Он старался понять, что двигало этими хоть и удалыми в деле, но обычно спокойными, добродушными людьми, когда они принимались крушить чужое жильё? Откуда возникало немилосердное остервенение? Присуще ли оно человеку изначально или навязано самим словом «война»? На войне должно остервеняться, должно ненавидеть врага, презирать всё, чем он живёт, что в нём и вокруг него. Но тогда и величавый покой чуждой природы инстинктивно воспринимается как нечто опасное и враждебное?
— Что, брат, хороши места? — спросил он у рябого солдата, который служил уже лет пятнадцать и успел полностью проникнуться высокомерием бывалого служаки, который ценит на свете лишь воинское товарищество. С офицерами он неподобострастен, потому что знает себе цену, и готов хладнокровием и лихостью помериться с кем угодно.
— Что в них хорошего, ваше благородие? — с вежливой ленцой отозвался охотник. — Бесполезная земля: камень, сушь.
— Однако горцы здесь сады разводят, скот пасут, хлеб сеют.
Тот пренебрежительно выпятил нижнюю губу из-под щетинистого уса.
— Бабы в подолах землицы наносят — вот и поле ихнее.

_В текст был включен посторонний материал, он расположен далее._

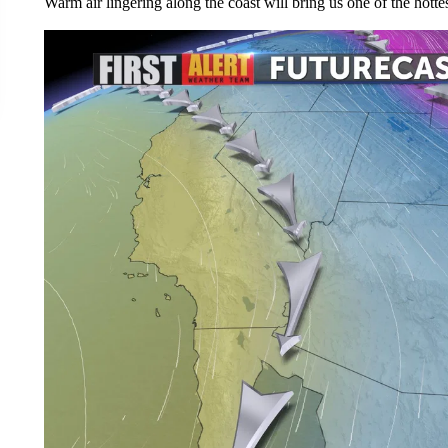
Warm air lingering along the coast will bring us one of the hottes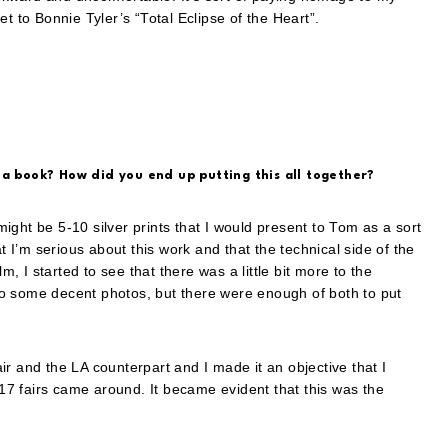
t to Bonnie Tyler’s “Total Eclipse of the Heart”.
 a book? How did you end up putting this all together?
 might be 5-10 silver prints that I would present to Tom as a sort
t I’m serious about this work and that the technical side of the
m, I started to see that there was a little bit more to the
o some decent photos, but there were enough of both to put
r and the LA counterpart and I made it an objective that I
7 fairs came around. It became evident that this was the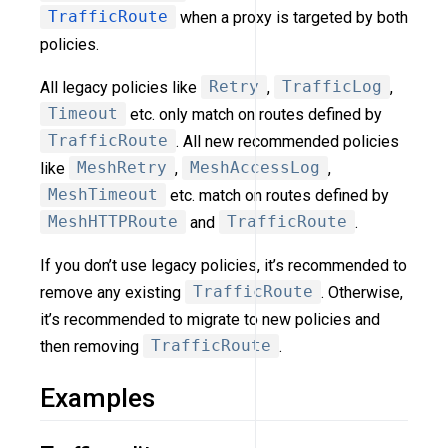
TrafficRoute
when a proxy is targeted by both
policies.
All legacy policies like
Retry
,
TrafficLog
,
Timeout
etc. only match on routes defined by
TrafficRoute
. All new recommended policies
like
MeshRetry
,
MeshAccessLog
,
MeshTimeout
etc. match on routes defined by
MeshHTTPRoute
and
TrafficRoute
.
If you don’t use legacy policies, it’s recommended to
remove any existing
TrafficRoute
. Otherwise,
it’s recommended to migrate to new policies and
then removing
TrafficRoute
.
Examples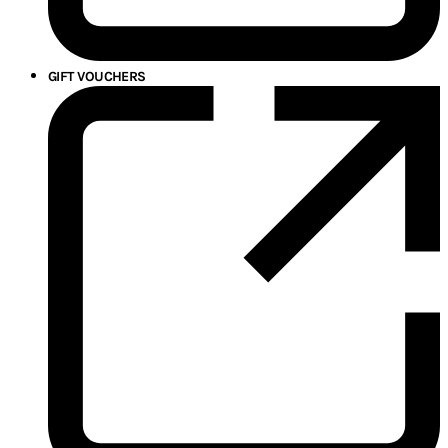
GIFT VOUCHERS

Смех и грех! Нет, ваше благородие, с Расеей им ни в чём не тягаться.
— А ты где служил все годы?
— Да на Капказе же. Я ныне капказец с головы до ног, — с непоследовательной хвастливостью добавил солдат. — А коли суждено, то и голову сложу здесь. Хоть вот под той деревой схороните, ваше благородие. — Он усмехнулся и указал на прекрасную раскидистую чинару, стоявшую поодаль. — Она меня от полдневного жара укроет, ветерком обмахнёт. Любо! — Взгляд охотника был уже не ёрнический, не пренебрежительный, а почти умилённый.
«Странно, как наша душа ухитряется жить в несоответствии с нашими же словами и поступками? — подумал Лермонтов. — Ведь этот солдат восхищен Кавказом, привязан к нему. Только не осознает этого. Может, так никогда и не поймёт, а будет только насмешничать и браниться? Но переведи его в Воронежскую губернию — затоскует».
70
...после ранения Руфина Дорохова... — Дорохов Руфин Иванович (1801 — 1852), сын героя Отечественной войны 1812 г. генерал-лейтенанта И. С. Дорохова. Воспитывался в Пажеском корпусе, служил в учебном карабинерском, Нижегородском драгунском и др. полках. За буйное поведение и участие в дуэлях неоднократно бывал разжалован в солдаты. Он походил на удальцов, воспетых Денисом Давыдовым. Некоторые черты Дорохова воспроизведены Л. Н. Толстым в образе Долохова из «Войны и мира». Дорохов писал стихи и пьесы, был знаком с А. С. Пушкиным. Знакомство его с Лермонтовым началось в 1840 г., когда они оба служили в отряде Галафеева, где Дорохов возглавлял команду «охотников». После ранения он передал эту команду под начало Лермонтова. Последние их встречи произошли летом 1841 г. в Пятигорске. Дорохов испытывал тёплые дружеские чувства к поэту. Был убит в сражении с горцами в Гойтинском ущелье.